Tour of Chianti: In the Land of the Black Rooster

On Sunday, July 7, I had the pleasure of taking part in the tour organized by Caf Tours called “Excursion in Chianti with Wine Tastings“. The excursion is done year round (except August 15), every day of the week (on Tuesdays and Fridays the tour includes a typical tuscan dinner as well).

The departure is set for 2 pm (we suggest getting there at least 15 minutes beforehand) on the side of Piazza della Stazione from which the “red buses” also leave (for those who are familiar with it, in front of the L’Ora Moda shop window).

giro nel chianti in bus

The tour lasts about 5 hours. It lets tourists discover one of Tuscany’s most famed, enticing areas, and give them a “taste” of some of its finest landscape and eating delights. The excursion’s first stop is a wine estate of unique beauty and historic interest. Here, after visiting the cellars and vineyards, we can enjoy its most noteworthy wines. The trip continues on to Greve in Chianti, the area’s most important municipality, where visitors can relax and enjoy more wine tastings, buy souvenirs, or simply sip a coffee or savor a gelato in the beautiful Piazza Matteotti to return to Florence in the evening.


Right on schedule, on a day that felt as hot as Africa, I walked to the meeting point with the group.

The point chosen for departure is a good one as it is easy to find even by inexperienced tourists. On the down side, especially at certain times and periods of the year, it can be rather crowded (which complicates their staff’s work). Together with the lack of shade and Florence’s not-so-mild summer temperatures, it can be rough for tourists waiting to board.

Leaving the city in the direction of Chianti, we got a brie rundown of the afternoon program, interspersed with historic commentary on points of interests as we went by them.

The chosen wine estate is a splendid Castello  from 16th century. It is fully immersed in woods and vineyards, where we spent a happy hour and a half.


Right after we arrived, we were guided by Giulia, one of the estate’s managers, to learn about the cellars. She started to introduce us to the wines that we would soon sample.

Judging from the amazed looks on the faces of the visitors as they went through this maze, surrounded by hundreds of bottles and barriques, enveloped in endless scents, the location really made an impression. The peacocks, kept as courtyard birds, also certainly didn’t escape notice. .

 prodotti tipici chianti

At the end of the visit we moved to a small area set up as a restaurant to drink (with moderation) and taste some of the traditional local foods. A plate of cold cuts and bruschette was paired with Vernaccia di San Gimignano and Chianti Classico and Chianti Classico Riserva made by the winery.

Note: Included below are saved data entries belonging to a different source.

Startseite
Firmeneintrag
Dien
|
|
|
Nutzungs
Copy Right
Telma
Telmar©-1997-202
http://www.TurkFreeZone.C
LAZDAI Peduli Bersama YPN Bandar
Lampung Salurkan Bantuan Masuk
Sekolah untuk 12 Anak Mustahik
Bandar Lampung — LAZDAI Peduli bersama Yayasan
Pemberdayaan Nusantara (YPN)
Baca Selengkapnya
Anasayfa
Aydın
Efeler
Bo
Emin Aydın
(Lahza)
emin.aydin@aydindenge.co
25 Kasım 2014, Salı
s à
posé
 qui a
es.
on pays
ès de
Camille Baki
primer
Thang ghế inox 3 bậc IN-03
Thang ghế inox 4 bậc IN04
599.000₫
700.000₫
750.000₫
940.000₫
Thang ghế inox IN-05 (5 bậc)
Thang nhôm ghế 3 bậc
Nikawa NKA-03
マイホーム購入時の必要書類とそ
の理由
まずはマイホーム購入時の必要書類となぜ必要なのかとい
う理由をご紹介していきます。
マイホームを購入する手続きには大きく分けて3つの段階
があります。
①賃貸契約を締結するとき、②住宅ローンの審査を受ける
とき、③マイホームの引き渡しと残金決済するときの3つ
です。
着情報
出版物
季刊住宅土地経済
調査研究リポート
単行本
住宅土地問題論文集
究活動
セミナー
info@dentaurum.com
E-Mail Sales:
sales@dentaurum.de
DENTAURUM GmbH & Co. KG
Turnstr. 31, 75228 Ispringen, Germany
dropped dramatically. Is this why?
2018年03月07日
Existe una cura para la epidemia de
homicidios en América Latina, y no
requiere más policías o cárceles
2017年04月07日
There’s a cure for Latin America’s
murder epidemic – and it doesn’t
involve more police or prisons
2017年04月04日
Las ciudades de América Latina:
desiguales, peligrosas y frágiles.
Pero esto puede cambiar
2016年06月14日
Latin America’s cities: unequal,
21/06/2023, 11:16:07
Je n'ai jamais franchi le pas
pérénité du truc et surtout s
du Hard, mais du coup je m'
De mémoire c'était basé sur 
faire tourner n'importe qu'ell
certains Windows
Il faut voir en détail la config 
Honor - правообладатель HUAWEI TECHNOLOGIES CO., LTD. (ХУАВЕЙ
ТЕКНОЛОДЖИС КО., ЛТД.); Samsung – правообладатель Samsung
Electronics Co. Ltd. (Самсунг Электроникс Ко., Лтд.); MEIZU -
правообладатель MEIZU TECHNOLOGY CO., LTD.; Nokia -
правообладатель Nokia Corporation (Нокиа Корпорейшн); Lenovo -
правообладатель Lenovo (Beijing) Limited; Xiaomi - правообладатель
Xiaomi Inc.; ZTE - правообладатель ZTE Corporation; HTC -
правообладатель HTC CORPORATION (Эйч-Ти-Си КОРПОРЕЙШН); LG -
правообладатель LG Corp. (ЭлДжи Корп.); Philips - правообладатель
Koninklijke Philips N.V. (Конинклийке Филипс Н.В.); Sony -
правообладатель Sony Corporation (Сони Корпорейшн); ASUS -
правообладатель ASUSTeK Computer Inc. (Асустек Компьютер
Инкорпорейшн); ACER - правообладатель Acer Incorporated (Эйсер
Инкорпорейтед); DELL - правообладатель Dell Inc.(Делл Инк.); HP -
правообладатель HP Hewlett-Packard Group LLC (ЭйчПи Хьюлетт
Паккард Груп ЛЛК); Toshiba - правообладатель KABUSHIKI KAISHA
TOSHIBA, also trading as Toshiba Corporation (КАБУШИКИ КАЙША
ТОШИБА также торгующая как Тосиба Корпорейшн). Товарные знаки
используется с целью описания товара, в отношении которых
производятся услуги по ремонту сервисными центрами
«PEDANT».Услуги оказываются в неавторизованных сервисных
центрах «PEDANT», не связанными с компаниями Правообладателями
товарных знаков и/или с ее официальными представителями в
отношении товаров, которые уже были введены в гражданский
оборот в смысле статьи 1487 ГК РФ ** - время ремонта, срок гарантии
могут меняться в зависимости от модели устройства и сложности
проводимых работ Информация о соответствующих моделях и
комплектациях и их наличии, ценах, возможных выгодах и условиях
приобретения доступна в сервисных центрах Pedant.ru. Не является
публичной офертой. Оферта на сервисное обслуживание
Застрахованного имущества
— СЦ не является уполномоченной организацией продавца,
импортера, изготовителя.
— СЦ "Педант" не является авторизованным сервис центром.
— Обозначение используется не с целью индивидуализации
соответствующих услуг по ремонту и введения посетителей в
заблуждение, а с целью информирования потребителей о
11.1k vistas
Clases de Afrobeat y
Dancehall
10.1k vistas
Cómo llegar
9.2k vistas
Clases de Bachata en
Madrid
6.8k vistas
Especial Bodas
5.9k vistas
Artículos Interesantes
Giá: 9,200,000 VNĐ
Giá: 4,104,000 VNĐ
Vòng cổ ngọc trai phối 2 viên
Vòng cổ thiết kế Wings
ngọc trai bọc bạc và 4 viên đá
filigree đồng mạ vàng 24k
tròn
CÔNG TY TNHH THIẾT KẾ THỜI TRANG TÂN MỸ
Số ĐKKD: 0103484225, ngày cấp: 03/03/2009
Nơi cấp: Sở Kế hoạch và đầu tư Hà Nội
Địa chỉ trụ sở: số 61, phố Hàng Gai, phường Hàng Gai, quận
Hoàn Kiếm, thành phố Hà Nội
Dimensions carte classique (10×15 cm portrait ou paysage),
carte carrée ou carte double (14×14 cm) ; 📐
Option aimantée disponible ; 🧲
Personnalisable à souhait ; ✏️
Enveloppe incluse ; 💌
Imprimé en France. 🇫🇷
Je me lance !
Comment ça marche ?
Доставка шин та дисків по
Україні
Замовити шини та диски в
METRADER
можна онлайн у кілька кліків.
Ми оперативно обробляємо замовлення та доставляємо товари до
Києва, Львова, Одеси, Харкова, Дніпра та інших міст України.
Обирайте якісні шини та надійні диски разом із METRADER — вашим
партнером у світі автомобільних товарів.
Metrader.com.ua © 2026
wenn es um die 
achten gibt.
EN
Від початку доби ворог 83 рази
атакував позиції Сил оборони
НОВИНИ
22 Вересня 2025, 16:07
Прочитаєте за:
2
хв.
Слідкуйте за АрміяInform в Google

After the tasting was done (we were all still steady on our feet.) the group headed towards Greve in Chianti. Before we got there, Irene gave us an idea of what we would soon see. She also told a few anecdotes from local history (do you know the legend of the black rooster, Chianti Classico’s emblem?).

i love chianti

The bus dropped us off just a block from the very central Piazza Matteotti. Once we got there, we had an hour of free time to shop, taste wine, and take pictures in front of the statue of Giovanni da Verrazzano. When we got back in the bus and a careful accounting was made of everyone (you never know; not everyone can hold their drink!)) the group headed back towards Florence. On the trip, we passed the American cemetery of Falciani and along the wall of Porta Romana, all of which Irene described in detail.

 piazza greve in chianti

As scheduled, the tour was over at 7:00 pm on the nose in the same spot where it started.

Since it was a group tour, of course, we can’t expect too much flexibility in schedules or the service. On the other hand, the tour not being too long and the staff being skilled in engaging participants and making it a nice experience throughout, make the tour definitely worth suggesting. This is especially true for those who don’t want to walk a lot, don’t have much time available, or are interested in learning about an aspect of Tuscany that is “secondary” to the more standard destinations. And it’s all a good value (it costs €45 per person) PS: No teetotalers allowed!